Propnex’s Comments On Property-related Announcements In The Singapore Budget 2024

FOR IMMEDIATE RELEASE                                                                                      

16 February 2024, Singapore – Deputy Prime Minister and Finance Minister Lawrence Wong delivered the Singapore Budget 2024 in Parliament today, with the Budget titled Building Our Shared Future Together. In his Budget statement, DPM Wong made several announcements relating to the real estate segment, as summarised below:

a)    One-year Parenthood Provisional Housing Scheme (PPHS) voucher for eligible families to rent an HDB flat in the open market while they wait for their new BTO flats to be ready.

b)    Single Singaporean seniors aged 55 and above will be able to claim a refund of the additional buyer’s stamp duty (ABSD) when they right-size their housing to a lower-value private property to replace their existing home, provided they sell their first property within 6 months from purchasing the replacement private property.

c)    More flexibility for developers under the ABSD regime. The ABSD clawback rate will be lowered for residential projects that have sold at least 90% of the units within the stipulated 5-year timeline. Presently, acquisition of sites by housing developers are subject to 40% ABSD rate of which, 35% ABSD may be remitted upfront subject to conditions, while the other 5% ABSD is non-remittable and is payable upfront. The 35% remittable portion will be clawed back with interest if the developers do not sell all units in the development within the 5-year timeframe.

d)    Revisions to annual value bands for owner-occupier residential property tax rates from 1 January 2025. The lowest AV band threshold will be increased to $12,000 from $8,000, while the highest threshold will be raised from over $100,000 to over $140,000. Corresponding adjustments will be made to bands in between. 

Mr Ismail Gafoor, CEO of PropNex Realty:

“We think these property-related announcements are very targeted and timely, given the prevailing property market conditions and challenges. 

The one-year PPHS voucher, for instance will help eligible young families with pressing housing need to rent a flat in the open market, while they are waiting for their build-to-order (BTO) flat to be completed. Although the dollar value of the voucher was not disclosed, we believe it should go some way to help families rent an HDB flat as interim housing and defray the rental expenses.

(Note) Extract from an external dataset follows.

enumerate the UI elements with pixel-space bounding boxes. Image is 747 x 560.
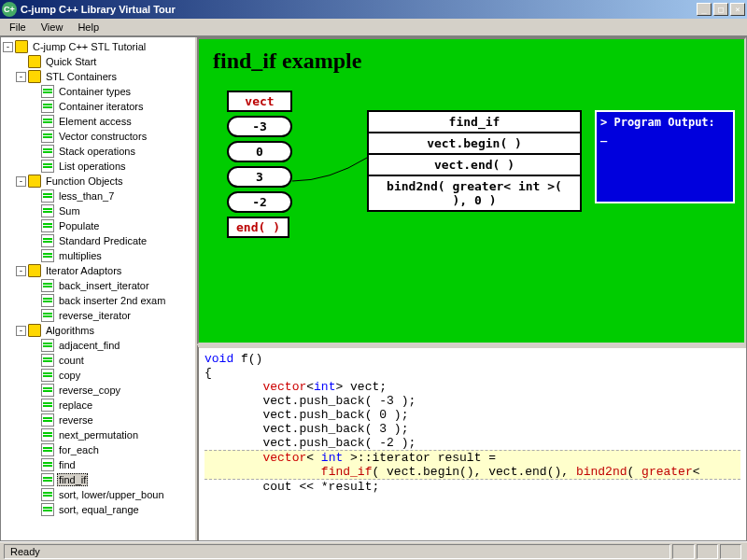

It will be particularly helpful since HDB flat rentals have risen over the last couple of years. According to rental transactions, the average monthly rents for HDB flats have risen substantially from 2021 to 2023 (see Table 1) across all flat types. Therefore, the PPHS voucher will come in handy to offset the rental expenses. That being said, we hope the government will consider extending the PPHS voucher beyond one year, providing eligible families with continued support until their BTO flat is ready; this will also help to minimise any disruption to their housing in the interim should their new flats take more than a year to complete.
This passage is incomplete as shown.